Ostatnie tygodnie zmieniły wiele. Przestawiliśmy się na tryb zdalny. Ubezpieczenia zareagowały błyskawicznie. Gigantyczne wyzwanie okazało się możliwe do realizacji w ciągu zaledwie kilku dni. Czy takie rozwiązania zostaną na przyszłość? Rynek ubezpieczeń: co dobrego zostanie po pandemii?
Dostęp do rynku bez wychodzenia z domu
W ciągu kilku dni dokonaliśmy prawdziwej rewolucji na rynku ubezpieczeń. Zakłady wprowadziły całkowicie zdalną obsługę klientów. Uruchomiły też nowe narzędzia, które dopiero w wielu przypadkach jeszcze testowały i których masowo nie używały. Niektóre projekty przed pandemią planowano na wiele miesięcy, po 13 marca po prostu błyskawicznie je zrealizowano. To wszystko wymagało dodatkowych środków ze strony zarządów i właścicieli firm ubezpieczeniowych, ogromnego zaangażowania i dyscypliny wszystkich pracowników, likwidatorów, agentów, działów sprzedaży, administracji. Klientom zapewniono pełny dostęp do wszystkich usług i produktów ubezpieczeniowych, bez wychodzenia z domu. Co usprawniono, co wprowadzono bez długich wdrożeń?
Rynek ubezpieczeń: co dobrego zostanie po pandemii? Zdalne oględziny
Zdalne oględziny są możliwe między innymi za sprawą profesjonalnych narzędzi, którymi dysponują warsztaty naprawcze. Takie możliwości mają też rzeczoznawcy. Jednak w zasadzie w wielu wypadkach wystarcza dziś po prostu smartfon klienta. To rozwiązanie najszybsze i najtańsze. Klient dostaje szczegółowe instrukcje od rzeczoznawcy i pokazuje uszkodzone elementy, korzystając z aplikacji lub ładując zdjęcia na stronę www.
Umowy bez podpisu
W czasie pandemii to jedna z większych rozterek na ściśle regulowanym rynku. Ale okazało się, że bez problemu radzimy sobie wyłącznie elektronicznie. Przesyłanie elektronicznie wniosków i polis stanie się codziennością. Wiele zakładów dysponuje już możliwością przesyłania dokumentów do klientów bezpośrednio z własnych systemów. Taki proces inicjuje agent ubezpieczeniowy lub infolinia sprzedażowa, a klient wprost na maila dostaje ofertę lub dokumenty potwierdzające zawarcie umowy. Ta ostatnia rzecz też dzieje się elektronicznie. Wystarczy kliknąć na wskazany link i zaakceptować ofertę.

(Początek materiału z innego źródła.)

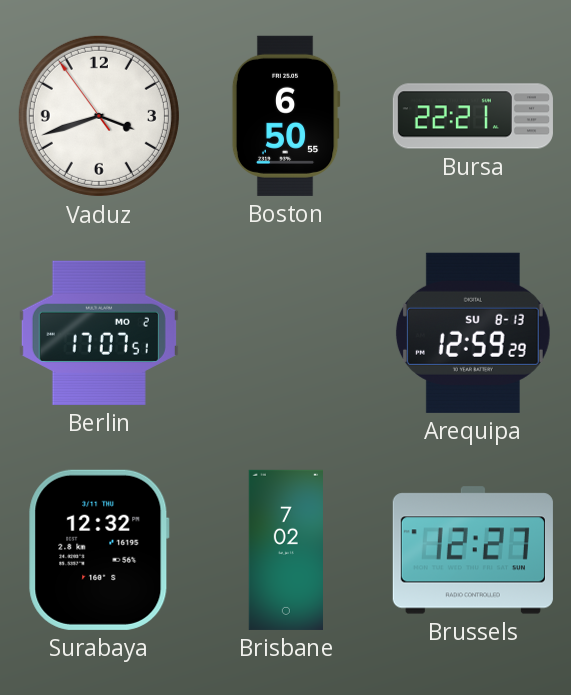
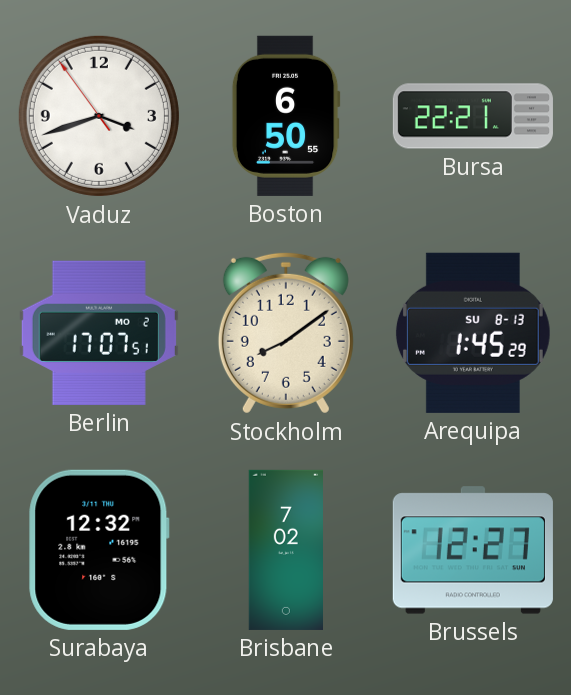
Stockholm: none -> 8:09
Arequipa: 12:59 -> 1:45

Większe zaufanie – możliwe dosyłanie dokumentów, szybka reakcja
Skan dokumentu smartfonem lub jego zdjęcie? Jak najbardziej – dokument w tej formie może być z powodzeniem przekazany do ubezpieczyciela. Tak dzieje się już od dawna, ale obecna sytuacja sprawiła, że ta opcja jest w warunkach izolacji jest po prostu najwygodniejsza. Reagujemy szybko, by skutecznie pomóc poszkodowanym, upraszczamy procedury, opieramy się na oświadczeniach klientów bez konieczności dokumentowania wszystkiego. To sprawia, że zaufanie do nas jako branży, też rośnie. Indywidualne podejście zwłaszcza teraz jest bardzo ważne. Branża to robi w każdej rozmowie na czacie, mailu czy telefonicznie. I myślę, że ta zmiana – inne podejście, więcej czasu na rozmowę, mniej mechanizacji – zostanie z nami na dłużej, na czas po pandemii.

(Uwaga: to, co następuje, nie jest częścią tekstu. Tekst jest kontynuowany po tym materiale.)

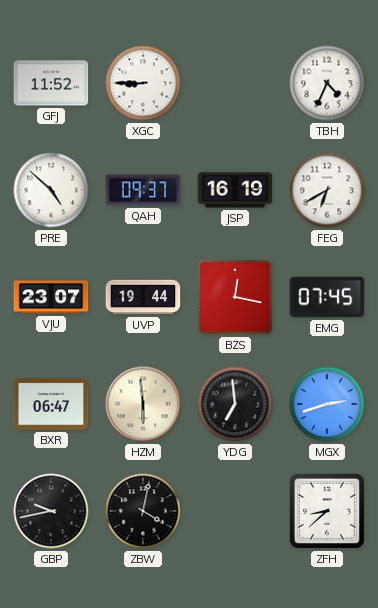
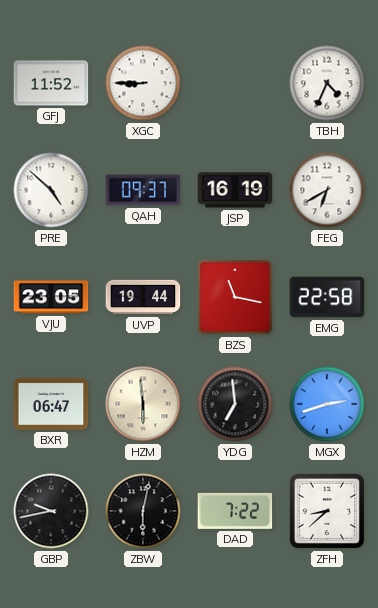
VJU: 23:07 -> 23:05
BZS: 12:17 -> 11:17
EMG: 07:45 -> 22:58
ZBW: 4:02 -> 6:02
DAD: none -> 7:22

Po pandemii będzie prościej
Jak wiele innych branż, ubezpieczenia też się zmienią. Nie wiemy, co czeka nas po pandemii, ale wiemy, że pewnie niektóre zmiany będą dla nas i przede wszystkim klientów z korzyścią. Nowe rozwiązania technologiczne, uproszczenia, zmiany w obsłudze i produktach wpłyną na rozwój rynku ubezpieczeń i serwisy oferowane ubezpieczonym i poszkodowanym. Będzie szybciej, prościej i elastyczniej. To ułatwi zrozumienie ubezpieczeń, upowszechni je.